Pope Francis expressed his regret over the drama and “serious problem” faced by undocumented immigrants, those who migrate “out of necessity,” and denounced that Africa continues to be an “exploited” continent by foreign powers who “establish their industries there not to develop the country, but to exploit it.”
From Vatican City, in an interview conducted in Spanish with Julio Vaqueiro, a journalist from Telemundo, Francis spoke about his own history as the son of immigrants (his father was a bank accountant in Italy when they migrated to Argentina) and nostalgically remarked that one always leaves something behind in their Argentine homeland.
To an immigrant, there is always a “lack of native air. You miss the native air. It’s not the same as having freshly made mate from your mother, your aunt, or your grandmother compared to making it yourself,” he responded to the journalist’s question.

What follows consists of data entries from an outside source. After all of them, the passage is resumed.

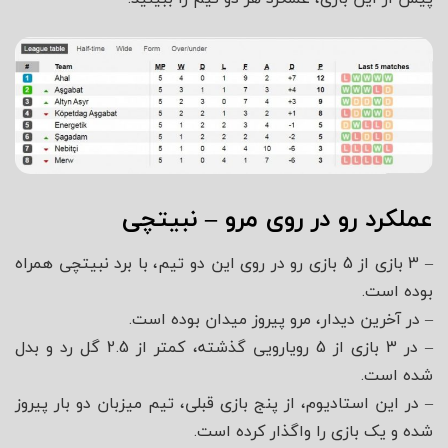
عملکرد رو در روی مرو – نبیتچی
– 3 بازی از 5 بازی رو در روی این دو تیم، با برد نبیتچی همراه
بوده است.
– در آخرین دیدار، مرو پیروز میدان بوده است.
– در 3 بازی از 5 رویارویی گذشته، کمتر از 2.5 گل رد و بدل
شده است.
– در این استادیوم، از پنج بازی قبلی، تیم میزبان دو بار پیروز
شده و یک بازی را واگذار کرده است.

He also discussed his health, abortion, sexual abuse, changes within the Church, and the request made by Volodymyr Zelensky, the Ukrainian president, among other topics, with the Hispanic reporter.
Regarding his ten years of papacy and the changes experienced, Francis said that “many things have been changed” in the Catholic Church, but what he implemented was what “the cardinals in the pre-conclave meetings had said needed to be done.”
“And when I was elected, I put those things into practice: the economic system, the new laws of the Vatican State, the Vatican Service pastoral, which is very important,” he clarified.
In the context of these changes, he emphasized that “part of this pastoral work involved women (…), who are very executive, very practical: the vice-governor is a woman. And many things have changed,” the Pope pointed out in the interview.
Francis, who was elected as Pope in 2013 when he was Cardinal Jorge Bergoglio in Buenos Aires, his hometown in Argentina, downplayed his role by stating that “all of that was requested by the cardinals in the pre-conclave meetings.”